### EXERCISE AIM
Wherever the word "select" appears in a line of the data, that line should be copied.
*** RECORDS TO PROCESS Section Begins ***
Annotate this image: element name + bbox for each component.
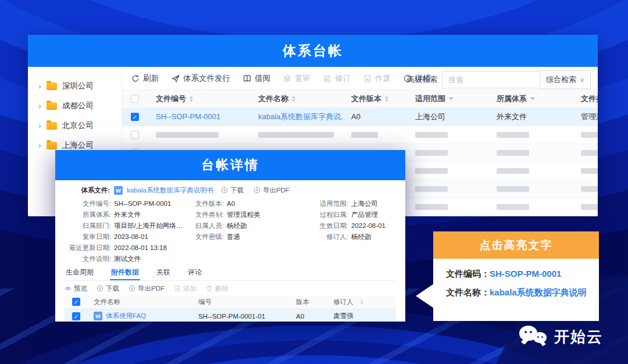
- select-all-checkbox[interactable]: [131, 95, 139, 103]
- sidebar-item-shenzhen[interactable]: 深圳公司: [28, 76, 122, 96]
- download-icon: [254, 187, 261, 194]
- chevron-right-icon[interactable]: [38, 82, 41, 90]
- dialog-header: 台帐详情: [55, 150, 405, 180]
- delete-button[interactable]: 删除: [206, 284, 229, 293]
- revise-button[interactable]: 修订: [323, 73, 351, 84]
- tab-attachments[interactable]: 附件数据: [110, 267, 140, 280]
- callout-label: 文件名称：: [446, 287, 490, 297]
- callout-title: 点击高亮文字: [480, 238, 553, 253]
- screenshot-stage: 体系台帐 深圳公司 成都公司 北京公司: [0, 0, 628, 364]
- void-button[interactable]: 作废: [363, 73, 391, 84]
- table-row[interactable]: SH--SOP-PM-0001 kabala系统数据库字典说... A0 上海公…: [122, 108, 598, 126]
- callout-line: 文件名称：kabala系统数据字典说明: [446, 287, 599, 298]
- column-header-code[interactable]: 文件编号: [148, 94, 250, 104]
- system-file-label: 体系文件:: [65, 186, 110, 195]
- sidebar-item-chengdu[interactable]: 成都公司: [28, 96, 122, 116]
- callout-value: SH-SOP-PM-0001: [490, 269, 561, 279]
- sidebar-item-label: 北京公司: [62, 120, 94, 131]
- callout-line: 文件编码：SH-SOP-PM-0001: [446, 269, 599, 280]
- publish-button[interactable]: 体系文件发行: [172, 73, 230, 84]
- column-header-scope[interactable]: 适用范围: [407, 94, 488, 104]
- wechat-icon: [519, 324, 548, 349]
- sidebar-item-label: 成都公司: [62, 101, 94, 111]
- folder-icon: [47, 142, 57, 149]
- attachment-name-link[interactable]: 体系使用FAQ: [106, 312, 146, 320]
- tab-relations[interactable]: 关联: [155, 267, 172, 280]
- file-name-link[interactable]: kabala系统数据库字典说...: [250, 112, 343, 122]
- field-label: 归属人员:: [188, 220, 224, 231]
- search-group: 高级检索 综合检索: [407, 70, 591, 89]
- callout-header: 点击高亮文字: [433, 231, 599, 259]
- preview-button[interactable]: 预览: [65, 284, 87, 293]
- chevron-right-icon[interactable]: [38, 141, 41, 149]
- add-button[interactable]: 添加: [174, 284, 197, 293]
- ledger-detail-dialog: 台帐详情 体系文件: W kabala系统数据库字典说明书 下载 导出PDF 文…: [55, 150, 405, 322]
- tab-lifecycle[interactable]: 生命周期: [65, 267, 95, 280]
- search-scope-button[interactable]: 综合检索: [540, 70, 591, 89]
- review-button[interactable]: 复审: [283, 73, 311, 84]
- column-header-system[interactable]: 所属体系: [488, 94, 573, 104]
- export-pdf-button[interactable]: 导出PDF: [254, 186, 290, 195]
- field-label: 文件版本:: [188, 198, 224, 209]
- column-header-version[interactable]: 文件版本: [343, 94, 407, 104]
- refresh-button[interactable]: 刷新: [131, 73, 159, 84]
- row-checkbox[interactable]: [131, 113, 139, 121]
- chevron-down-icon: [580, 77, 584, 83]
- chevron-right-icon[interactable]: [38, 102, 41, 110]
- field-row: 所属体系:外来文件 文件类别:管理流程类 过程归属:产品管理: [65, 209, 396, 220]
- row-checkbox[interactable]: [72, 312, 80, 320]
- column-header-name[interactable]: 文件名称: [250, 94, 343, 104]
- select-all-checkbox[interactable]: [72, 298, 80, 306]
- system-cell: 外来文件: [488, 112, 573, 122]
- sidebar-item-label: 深圳公司: [62, 81, 94, 91]
- dialog-title: 台帐详情: [201, 156, 259, 174]
- field-label: 文件类别:: [188, 209, 224, 220]
- filter-icon[interactable]: [530, 97, 535, 101]
- download-button[interactable]: 下载: [221, 186, 244, 195]
- field-label: 过程归属:: [302, 209, 348, 220]
- system-file-link[interactable]: kabala系统数据库字典说明书: [127, 186, 213, 195]
- scope-cell: 上海公司: [407, 112, 488, 122]
- field-value: 外来文件: [114, 209, 141, 220]
- download-button[interactable]: 下载: [97, 284, 119, 293]
- folder-icon: [47, 102, 57, 110]
- borrow-button[interactable]: 借阅: [243, 73, 270, 84]
- sidebar-item-beijing[interactable]: 北京公司: [28, 116, 122, 135]
- export-pdf-button[interactable]: 导出PDF: [129, 284, 165, 293]
- search-input[interactable]: [442, 71, 540, 88]
- field-value: 测试文件: [114, 254, 141, 265]
- column-header-category[interactable]: 文件类别: [573, 94, 598, 104]
- attachment-version-cell: A0: [290, 313, 327, 320]
- sort-icon[interactable]: [385, 96, 388, 102]
- highlight-tip-callout: 点击高亮文字 文件编码：SH-SOP-PM-0001 文件名称：kabala系统…: [433, 231, 599, 321]
- field-label: 文件密级:: [188, 231, 224, 242]
- brand-footer: 开始云: [519, 324, 603, 349]
- sort-icon[interactable]: [292, 96, 295, 102]
- field-label: 适用范围:: [302, 198, 348, 209]
- refresh-icon: [131, 74, 140, 83]
- column-header-name[interactable]: 文件名称: [88, 298, 192, 306]
- file-code-link[interactable]: SH--SOP-PM-0001: [148, 112, 250, 121]
- attachment-row[interactable]: W 体系使用FAQ SH--SOP-PM-0001-01 A0 庞雪强: [65, 309, 396, 322]
- chevron-right-icon[interactable]: [38, 122, 41, 130]
- field-label: 复审日期:: [65, 231, 111, 242]
- field-value: 普通: [227, 231, 240, 242]
- filter-icon[interactable]: [449, 97, 454, 101]
- column-header-code[interactable]: 编号: [192, 298, 290, 306]
- field-label: 生效日期:: [302, 220, 348, 231]
- row-checkbox[interactable]: [131, 131, 139, 139]
- table-row-placeholder[interactable]: [122, 126, 598, 144]
- column-header-version[interactable]: 版本: [290, 298, 327, 306]
- sidebar-item-label: 上海公司: [62, 140, 94, 151]
- advanced-search-label[interactable]: 高级检索: [407, 74, 437, 85]
- attachment-table-header: 文件名称 编号 版本 修订人: [65, 295, 396, 309]
- tab-comments[interactable]: 评论: [187, 267, 203, 280]
- sort-icon[interactable]: [361, 299, 363, 304]
- callout-value: kabala系统数据字典说明: [490, 287, 587, 297]
- field-row: 文件编号:SH--SOP-PM-0001 文件版本:A0 适用范围:上海公司: [65, 198, 396, 209]
- book-icon: [243, 74, 251, 83]
- send-icon: [172, 74, 180, 83]
- sort-icon[interactable]: [190, 96, 193, 102]
- column-header-reviser[interactable]: 修订人: [327, 298, 396, 306]
- field-row: 复审日期:2023-08-01 文件密级:普通 修订人:杨经勋: [65, 231, 396, 242]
*** RECORDS TO PROCESS Section Ends ***
### WRITTEN SOLUTION
- select-all-checkbox[interactable]: [131, 95, 139, 103]
- select-all-checkbox[interactable]: [72, 298, 80, 306]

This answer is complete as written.